M. T. Nakamura, T. Y. Nara

Research output: Contribution to journalArticlepeer-review


The tissue content of highly unsaturated fatty acids (HUFA) such as arachidonic acid and docosahexaenoic acid is maintained in a narrow range by feedback regulation of synthesis. Delta-6 desaturase (D6D) catalyzes the first and rate-limiting step of the HUFA synthesis. Recent identification of a human case of D6D deficiency underscores the importance of this pathway. Sterol regulatory element binding protein-1c (SREBP-1c) is a key transcription factor that activates transcription of genes involved with fatty acid synthesis. We recently identified sterol regulatory element (SRE) that is required for activation of the human D6D gene by SREBP-1c. Moreover, the same SRE also mediates the suppression of the D6D gene by HUFA. The identification of SREBP-1c as a key regulator of D6D suggests that the major physiological function of SREBP-1c in liver may be the regulation of phospholipid synthesis rather than triglyceride synthesis. Peroxisome proliferators (PP) induce fatty acid oxidation enzymes and desaturases in rodent liver.
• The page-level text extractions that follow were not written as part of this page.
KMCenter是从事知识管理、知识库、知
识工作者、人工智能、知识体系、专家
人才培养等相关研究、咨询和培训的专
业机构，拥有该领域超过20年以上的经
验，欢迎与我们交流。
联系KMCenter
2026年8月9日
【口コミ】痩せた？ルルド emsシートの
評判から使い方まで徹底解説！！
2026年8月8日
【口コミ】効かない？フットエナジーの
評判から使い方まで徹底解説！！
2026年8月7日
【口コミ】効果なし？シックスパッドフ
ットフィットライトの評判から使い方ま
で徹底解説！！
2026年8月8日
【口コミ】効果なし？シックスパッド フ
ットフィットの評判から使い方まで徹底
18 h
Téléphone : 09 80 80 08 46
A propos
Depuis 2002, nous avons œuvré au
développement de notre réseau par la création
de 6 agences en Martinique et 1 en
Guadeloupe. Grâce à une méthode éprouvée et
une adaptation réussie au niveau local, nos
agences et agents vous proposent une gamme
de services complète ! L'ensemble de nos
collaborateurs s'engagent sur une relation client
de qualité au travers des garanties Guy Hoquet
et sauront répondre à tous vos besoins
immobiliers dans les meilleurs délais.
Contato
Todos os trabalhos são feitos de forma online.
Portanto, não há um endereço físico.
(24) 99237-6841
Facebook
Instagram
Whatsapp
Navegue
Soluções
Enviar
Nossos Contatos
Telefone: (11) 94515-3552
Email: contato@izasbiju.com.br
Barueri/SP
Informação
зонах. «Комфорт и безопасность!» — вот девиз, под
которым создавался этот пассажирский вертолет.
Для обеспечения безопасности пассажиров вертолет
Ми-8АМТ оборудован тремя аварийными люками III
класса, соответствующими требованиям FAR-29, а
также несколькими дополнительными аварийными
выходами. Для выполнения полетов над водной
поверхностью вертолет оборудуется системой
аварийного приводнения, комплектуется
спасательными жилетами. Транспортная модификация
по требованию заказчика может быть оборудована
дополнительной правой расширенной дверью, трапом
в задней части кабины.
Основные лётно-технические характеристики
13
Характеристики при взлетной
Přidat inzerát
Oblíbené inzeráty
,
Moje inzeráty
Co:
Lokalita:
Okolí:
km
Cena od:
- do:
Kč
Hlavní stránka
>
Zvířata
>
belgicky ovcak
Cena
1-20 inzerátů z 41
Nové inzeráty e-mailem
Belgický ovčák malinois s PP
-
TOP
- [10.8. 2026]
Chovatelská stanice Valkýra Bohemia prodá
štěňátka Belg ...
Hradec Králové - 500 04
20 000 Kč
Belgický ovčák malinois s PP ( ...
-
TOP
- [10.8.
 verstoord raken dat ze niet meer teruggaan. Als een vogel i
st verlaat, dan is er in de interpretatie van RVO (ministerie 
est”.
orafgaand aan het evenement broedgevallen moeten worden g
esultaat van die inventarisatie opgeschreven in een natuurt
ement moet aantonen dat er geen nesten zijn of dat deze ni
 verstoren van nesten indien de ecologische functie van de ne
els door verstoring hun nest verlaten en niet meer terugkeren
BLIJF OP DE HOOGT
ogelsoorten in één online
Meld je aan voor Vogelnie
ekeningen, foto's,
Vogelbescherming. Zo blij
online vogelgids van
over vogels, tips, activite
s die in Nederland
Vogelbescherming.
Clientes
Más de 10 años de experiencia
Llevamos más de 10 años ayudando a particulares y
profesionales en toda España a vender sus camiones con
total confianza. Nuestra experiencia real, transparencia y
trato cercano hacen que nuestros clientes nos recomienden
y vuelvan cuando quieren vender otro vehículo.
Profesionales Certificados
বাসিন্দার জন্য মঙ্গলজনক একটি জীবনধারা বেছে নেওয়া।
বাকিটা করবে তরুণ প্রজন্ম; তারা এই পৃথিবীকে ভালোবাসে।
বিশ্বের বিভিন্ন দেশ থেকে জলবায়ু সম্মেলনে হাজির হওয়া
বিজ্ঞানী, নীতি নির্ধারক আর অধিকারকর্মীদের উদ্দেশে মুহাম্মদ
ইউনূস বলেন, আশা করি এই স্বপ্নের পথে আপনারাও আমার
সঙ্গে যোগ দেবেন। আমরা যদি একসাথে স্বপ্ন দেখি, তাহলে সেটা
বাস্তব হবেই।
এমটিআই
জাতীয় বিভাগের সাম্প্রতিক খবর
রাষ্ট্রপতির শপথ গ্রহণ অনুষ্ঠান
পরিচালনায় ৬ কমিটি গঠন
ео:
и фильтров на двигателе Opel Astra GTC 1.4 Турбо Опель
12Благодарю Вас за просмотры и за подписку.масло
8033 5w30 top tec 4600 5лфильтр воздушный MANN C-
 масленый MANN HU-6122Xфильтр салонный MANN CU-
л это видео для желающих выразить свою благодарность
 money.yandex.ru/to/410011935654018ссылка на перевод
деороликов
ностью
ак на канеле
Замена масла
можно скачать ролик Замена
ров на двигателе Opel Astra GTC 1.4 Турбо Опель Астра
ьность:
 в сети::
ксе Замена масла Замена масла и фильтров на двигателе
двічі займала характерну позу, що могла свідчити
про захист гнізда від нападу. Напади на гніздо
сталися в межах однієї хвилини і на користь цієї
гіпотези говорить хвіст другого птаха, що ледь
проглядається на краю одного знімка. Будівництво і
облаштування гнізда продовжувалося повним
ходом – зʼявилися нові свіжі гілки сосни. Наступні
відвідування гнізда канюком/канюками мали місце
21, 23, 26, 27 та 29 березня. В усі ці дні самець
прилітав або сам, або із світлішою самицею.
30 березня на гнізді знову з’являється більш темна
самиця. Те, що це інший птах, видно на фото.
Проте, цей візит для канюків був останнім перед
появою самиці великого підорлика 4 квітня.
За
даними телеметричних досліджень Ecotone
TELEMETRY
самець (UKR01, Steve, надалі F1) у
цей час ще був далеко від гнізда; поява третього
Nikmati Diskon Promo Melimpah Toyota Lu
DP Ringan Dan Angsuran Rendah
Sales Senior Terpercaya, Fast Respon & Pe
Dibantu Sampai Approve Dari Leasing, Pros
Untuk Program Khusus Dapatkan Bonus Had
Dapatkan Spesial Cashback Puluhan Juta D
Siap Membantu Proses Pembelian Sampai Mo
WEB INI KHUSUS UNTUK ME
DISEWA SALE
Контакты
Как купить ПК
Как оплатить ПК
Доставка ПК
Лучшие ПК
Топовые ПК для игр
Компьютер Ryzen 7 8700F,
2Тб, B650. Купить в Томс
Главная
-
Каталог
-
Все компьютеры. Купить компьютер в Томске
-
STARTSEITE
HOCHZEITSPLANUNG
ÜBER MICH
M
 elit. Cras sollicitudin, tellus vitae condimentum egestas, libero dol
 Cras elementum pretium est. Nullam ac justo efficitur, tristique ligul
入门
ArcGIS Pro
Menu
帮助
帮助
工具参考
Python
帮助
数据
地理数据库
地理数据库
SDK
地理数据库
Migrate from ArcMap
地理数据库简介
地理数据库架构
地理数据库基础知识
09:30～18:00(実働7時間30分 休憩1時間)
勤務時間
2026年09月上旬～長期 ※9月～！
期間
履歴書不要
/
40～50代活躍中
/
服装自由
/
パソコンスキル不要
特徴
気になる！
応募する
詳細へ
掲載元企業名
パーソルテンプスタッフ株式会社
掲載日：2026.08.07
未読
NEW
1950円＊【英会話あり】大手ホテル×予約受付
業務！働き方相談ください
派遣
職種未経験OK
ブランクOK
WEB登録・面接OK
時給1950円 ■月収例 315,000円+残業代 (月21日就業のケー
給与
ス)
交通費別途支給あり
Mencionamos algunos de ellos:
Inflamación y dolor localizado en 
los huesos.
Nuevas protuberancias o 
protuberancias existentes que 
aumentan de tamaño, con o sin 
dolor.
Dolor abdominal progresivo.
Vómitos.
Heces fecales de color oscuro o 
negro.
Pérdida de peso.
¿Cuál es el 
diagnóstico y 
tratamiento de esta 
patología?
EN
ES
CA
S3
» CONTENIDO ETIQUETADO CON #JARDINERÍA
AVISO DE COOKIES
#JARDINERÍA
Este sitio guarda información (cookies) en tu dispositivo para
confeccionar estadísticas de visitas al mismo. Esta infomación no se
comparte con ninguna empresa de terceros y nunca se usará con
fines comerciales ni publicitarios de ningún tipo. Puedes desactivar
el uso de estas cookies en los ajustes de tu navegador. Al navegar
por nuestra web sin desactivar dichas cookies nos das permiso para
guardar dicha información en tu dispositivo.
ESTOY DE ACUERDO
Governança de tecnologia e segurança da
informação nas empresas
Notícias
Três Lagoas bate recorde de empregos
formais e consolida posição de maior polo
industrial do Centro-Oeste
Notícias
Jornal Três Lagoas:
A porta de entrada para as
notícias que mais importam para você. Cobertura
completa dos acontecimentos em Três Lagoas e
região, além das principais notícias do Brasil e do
However, the induction of desaturases by PP is slower than the induction of oxidation enzymes. This delayed induction may be a compensatory reaction to the increased demand of HUFA caused by increased HUFA oxidation and peroxisome proliferation in PP administration. Recent studies have demonstrated a critical role of peroxisomal β-oxidation in DHA synthesis, and identified acyl CoA oxidase and D-bifunctional protein as the key enzymes.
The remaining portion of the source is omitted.